Councils are pressing government to commit to a long-term rent policy that will make long-term planning a possibility, particularly with expenditure related to building safety and zero carbon major priorities. Matthew Warburton, Policy Advisor at the Association for Retained Council Housing (ARCH) reports.
Council tenants across England will be notified in the next couple of weeks of the rent they will be expected to pay from April onwards. For many the news will come as an unpleasant shock. The maximum rent increase allowed from April 2022 by the regulatory standard that applies to council and local authority housing is 4.1%, equivalent to an average increase of around £200 a year. Not the best news alongside a continuing upward drift in food prices and major hike in energy costs.
Understandably, some councils have decided not to ask for the full increase, but by easing one problem this exacerbates another — raising the extra income needed to put building safety beyond doubt and make progress towards zero carbon.
April 2022 also marks the tenth anniversary of the self-financing settlement that ended the HRA subsidy system for local authority housing and, it was widely hoped, set councils free to plan long-term for the maintenance and improvement of their housing stock. Councils took on an extra £13bn in debt in exchange for long-term certainty about future rent income and the expectation that this would be sufficient to bring all homes up to the Decent Homes Standard — and keep them there — and repay the debt over a 30-year period. The assumption underlying the settlement was that rents would be allowed to rise annually by up to 0.5 % above the Retail Prices Index, in principle for the full 30 years.
The Government undermined the settlement by changing its rent policy almost from the day the ink dried on the agreement. In 2013 it announced its intention to switch the rent limit from RPI + 0.5% to CPI + 1% with from April 2015, effectively a reduction given the long-term divergence of CPI from RPI. Following the 2015 election the Government implemented annual rent reductions of 1% from 2016/17 to 2019/20. Current policy, announced in 2018, goes back to the CPI + 1% limit, but only until 2025.
Long-term policy
Councils have been pressing for government to commit to a long-term policy that will make long-term planning a possibility, particularly as expenditure needs related to building safety and zero carbon have emerged as new priorities. Certainty about future rents is important, but just as important is whether they will be sufficient to meet the necessary expenditure, and whether tenants will be able to afford them.

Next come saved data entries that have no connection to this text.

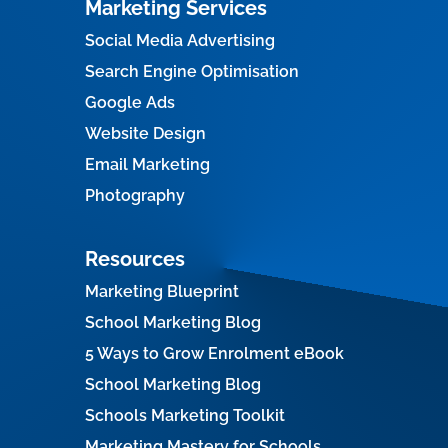
Marketing Services
Social Media Advertising
Search Engine Optimisation
Google Ads
Website Design
Email Marketing
Photography
Resources
Marketing Blueprint
School Marketing Blog
5 Ways to Grow Enrolment eBook
School Marketing Blog
Schools Marketing Toolkit
Marketing Mastery for Schools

Successive governments have concurred on a policy of above-inflation council rent increases for over two decades. Until 2012 this was delivered through annual subsidy determinations; from 2012 it was baked into the self-financing determination, except for a rent reduction interlude, as we have seen.
The origins and justification for this policy are obscure; the assumption may have been that rents should be allowed to move in line with household incomes, which, in the early 2000s, were rising faster than prices. This principle would have justified the policy for most of that decade, but not after the recession kicked in after 2008.
Since then incomes have flatlined, but so, until recently, have prices. The four-year rent reduction means that current rents are barely higher, in real terms, than their level in 2012. This April’s increase will be the first significant hike — in money terms — for more than a decade.
Opinion is divided on whether higher inflation is a temporary blip or here to stay. This is not a propitious time for councils to argue that Government should agree to extend the CPI + 1% policy until 2030. But the demand for greater expenditure on the council stock will not go away. If it cannot be met from rent income councils will need to agree with government on some other way to fund it.